To provide such access, Brazil not only negotiated
reduced drug prices from pharmaceutical companies
but also decided to make generic versions of some
antiretroviral drugs domestically. The patents for
antiretroviral agents were not specifically protected
in Brazil, so Brazilians weren’t breaking the law.
However, the practice began a still-active international controversy
over drug patents. According to the latest reports, Brazil
produces 7 of the 15 antiretroviral agents that it uses to
treat people with HIV/AIDS, and the government purchases the
rest on the international market, typically at reduced prices.
In supplying drugs and other medical care to the more
than 100 000 people with HIV/AIDS, the country
spends more than $200 million annually, or about
$2000 per person. Although this program is costly,
Brazil spends less than one fifth of the amount spent on
antiretroviral therapy in the United States.
"The program is difficult in many ways. In particular,
it’s expensive. There are a lot of other diseases
in Brazil, like malaria and tuberculosis, and they
also need money. But the AIDS program works. And it
shows something really important to the rest of the
world: that this kind of mobilization is possible,"
said Jane Galvão, PhD, who worked with the Brazilian
national AIDS program before taking a fellowship with the
Fogarty Institute at University of California, Berkeley, in
2001 and then becoming affiliated with the Institute for Global
Health in San Francisco. Since Brazil’s treatment access
program began, average survival time for a patient with AIDS
has increased from 6 months to 5 years. The mortality rate
from AIDS has declined by 50%. And the Brazilian health
minister estimates that the country is saving more
than $1 billion by keeping HIV-infected people out
of the hospital. Galvão attributed Brazil’s
success to a combination of factors: adequate
funding, political leadership, strong community involvement,
and a health care system that incorporates education
about HIV prevention, HIV counseling and testing,
and treatment of sexually transmitted infections.

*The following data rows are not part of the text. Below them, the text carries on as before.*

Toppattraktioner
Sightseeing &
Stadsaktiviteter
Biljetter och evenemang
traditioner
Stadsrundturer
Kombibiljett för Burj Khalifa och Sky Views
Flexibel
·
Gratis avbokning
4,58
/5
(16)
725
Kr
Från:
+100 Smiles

Brazil’s bold AIDS program proved for the first time that
a developing country could deliver widespread HIV/AIDS
care that included antiretroviral agents. It
inspired the international AIDS community to call
for universal antiretroviral access for other
developing nations as well. AIDS activists in South Africa
coalesced around the issue and jointly called for a
program like Brazil’s in their own country. South
Africa is one of the few countries in Africa with
sufficient resources and medical infrastructure to
mimic the Brazil model, but its political leaders
have consistently ignored HIV/AIDS, to the point of denying
that HIV causes AIDS and that AIDS could be treated. Now,
a sophisticated, 4-year lobby by the Treatment Action Campaign
(TAC) has pressured the South African government to
address HIV/AIDS at last. After TAC organized a
series of acts of civil disobedience earlier this
year, the government met with TAC and agreed to
craft a national AIDS program that includes support for
drug treatment.
"Politically, there’s no going back in South Africa.

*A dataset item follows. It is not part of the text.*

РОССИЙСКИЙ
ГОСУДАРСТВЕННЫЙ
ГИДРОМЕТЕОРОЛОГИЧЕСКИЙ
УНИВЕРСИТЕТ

Putting a public provision care model into place
would hurt, but they could do it," said Josef
Decosas, MD, the regional health advisor for Plan
International in West Africa, who has worked with AIDS issues
throughout Africa for the past 13 years. Decosas estimated
that an AIDS program would cost about 2% of South
Africa’s gross national product but that improved
health, decreased mortality, and increased
productivity in HIV-infected individuals would partly
allay these costs.
Most other African countries lack the resources to
successfully replicate the Brazilian model.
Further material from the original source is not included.